Biostratigraphy is used when fossils are present but no suitable material for radio-isotopic dating is available. The appearance and disappearance of various species (again, usually marine species found world-wide) are used to mark time. This is relative, and subject to sampling and preservation biases, but can yield rough answers in places where otherwise there would be no answer at all. However, it is difficult to apply in the Precambrian, because there were fewer, less-complex lifeforms at that time. Most of the diversity of life on Earth post-dates the Cambrian explosion at ~541 Ma. For rocks newer than that, the fossils found within them can give a rough estimate of the age.

Paleomagnetism is used when there are recorded direction changes in the Earth’s magnetic field within a section of rock, and at least some of that rock is fairly precisely dated. By counting magnetic field reversals from a known-age point, the ages of the section in question can be determined by correlation to a well-dated section with the same reversals.

In summary, the Earth is old, and the ages of events are generally known to 0.1-1% precision. The geologic timescale is broken up into smaller parts, and the size of divisions generally decreases as modern time is approached. Units of Ma (mega-annum, million years) are appropriate for much of Earth’s history, with ka used for recent events and Ga used for the oldest parts. As we continue on our exploration of Heard Island and other topics, the geologic timescale will be a very useful tool for understanding how pieces fit together in time.

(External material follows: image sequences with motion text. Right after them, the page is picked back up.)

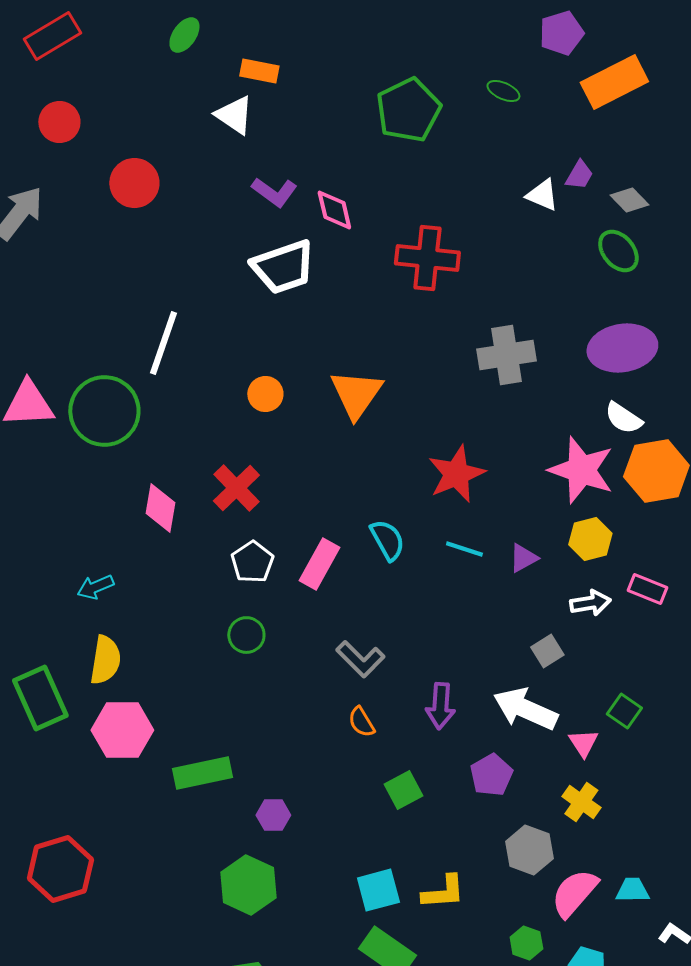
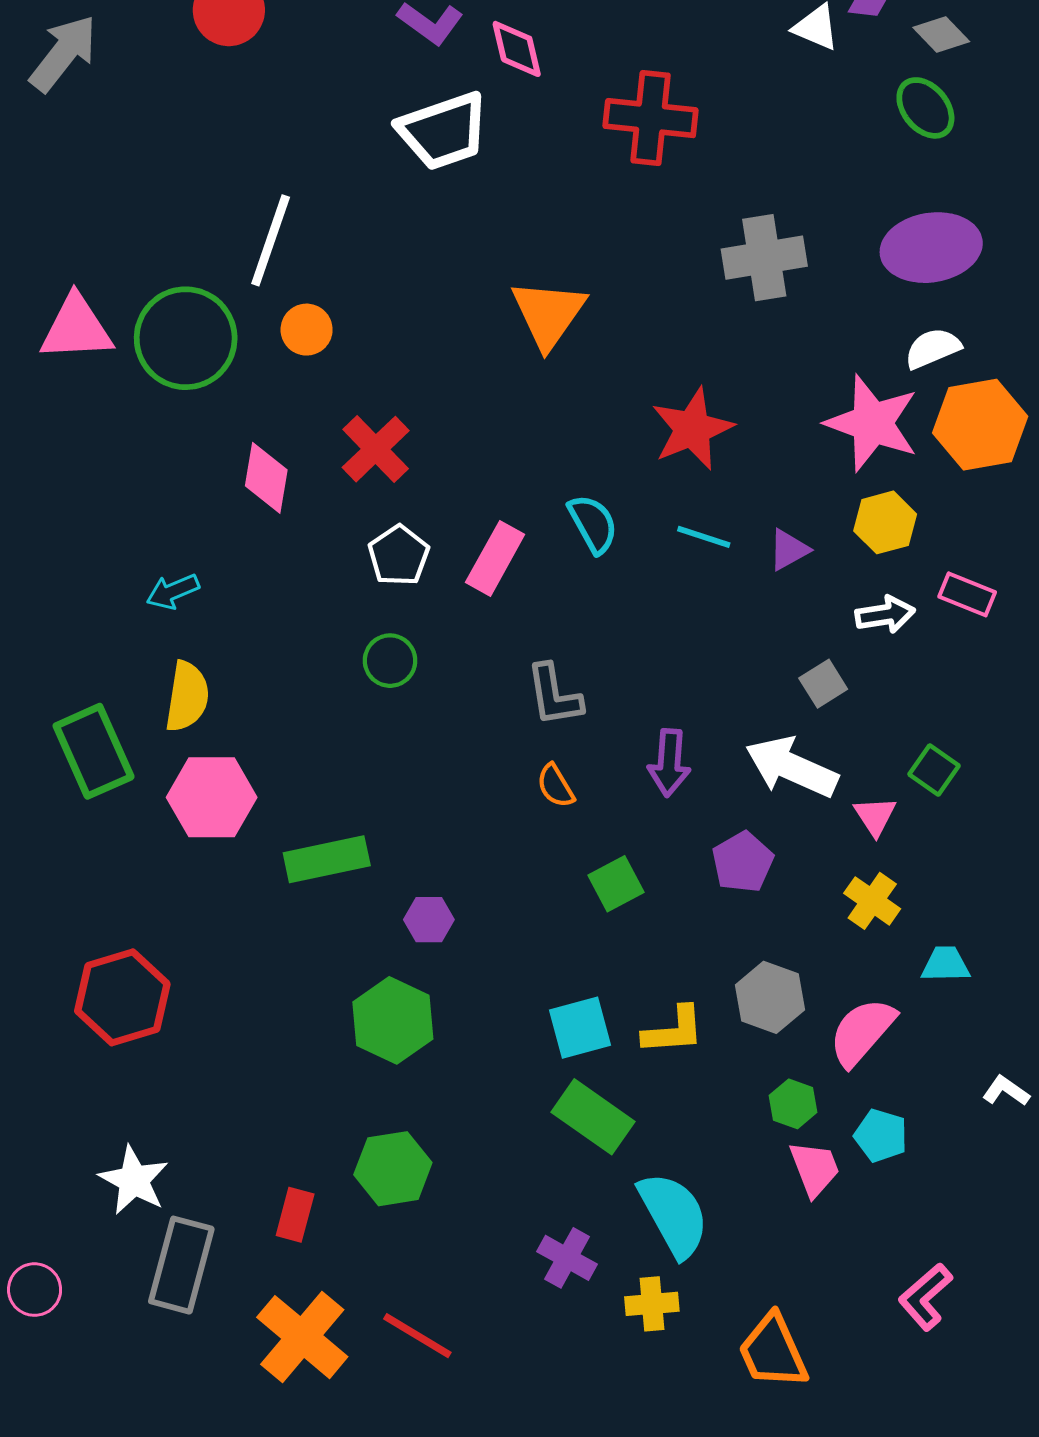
orange circle: (265, 394) -> (307, 330), moved
white semicircle: (623, 418) -> (933, 348), turned 123
gray L-shape: (360, 659) -> (554, 695), turned 36
gray hexagon: (529, 850) -> (770, 997), moved
cyan trapezoid: (632, 890) -> (946, 964), moved

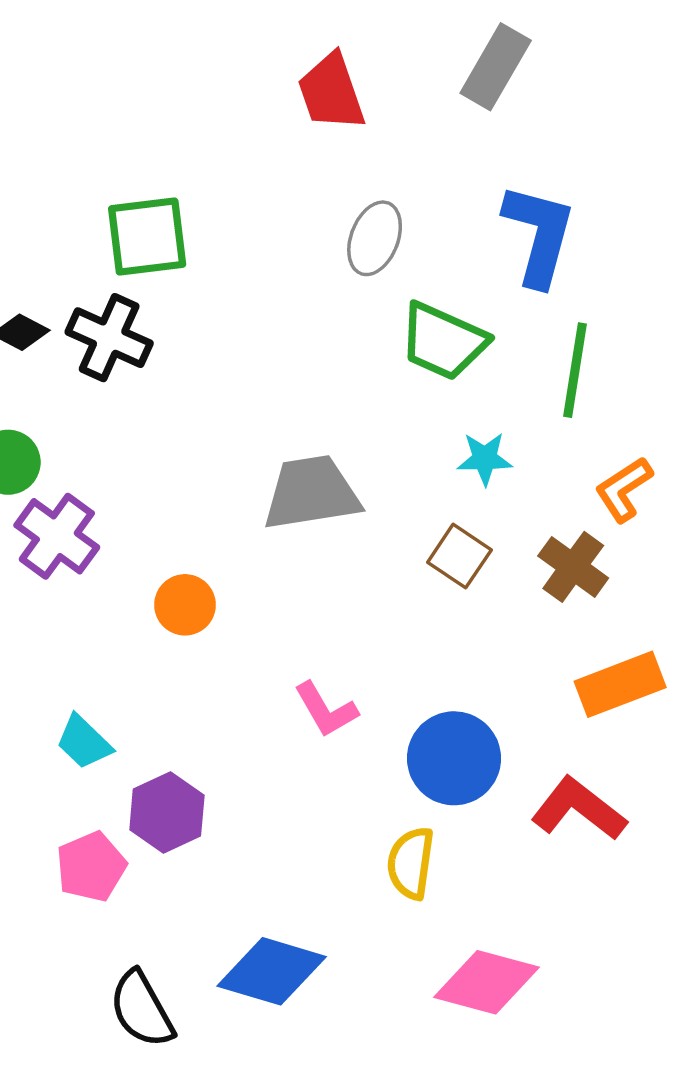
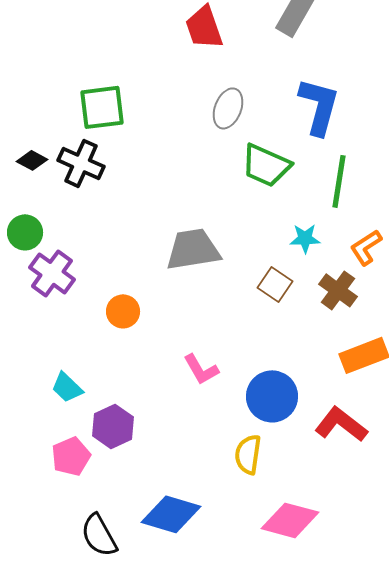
cyan star: (485, 459) -> (305, 238), moved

[1] Gradstein, F.M, Ogg, J.G., Schmitz, M.D., et al., 2012, The Geologic Time Scale 2012: Boston, USA, Elsevier, doi: 10.1016/B978-0-444-59425-9.00004-4.

[2] Renne, P. R., Deino, A. L., Hilgen, F. J., Kuiper, K. F., Mark, D. F., Mitchell, W. S., III, Morgan, L. E., Mundil, R., Smit, J. (2013) Time Scales of Critical Events Around the Cretaceous-Paleogene Boundary. Science 339: 684-687, doi: 10.1126/science.1230492.

[3] Kuiper, K.F., Deino, A., Hilgen, F.J., Krijgsman, W., Renne, P.R. and Wijbrans, J.R. (2008) Synchronizing the 40Ar/39Ar and astronomical clocks of Earth history. Science 320: 500-504, doi: 10.1126/science.1154339.

* Its theory and operation is more complicated than this blog post can contain. I may try to write one later which has much more of the nuance and technical details.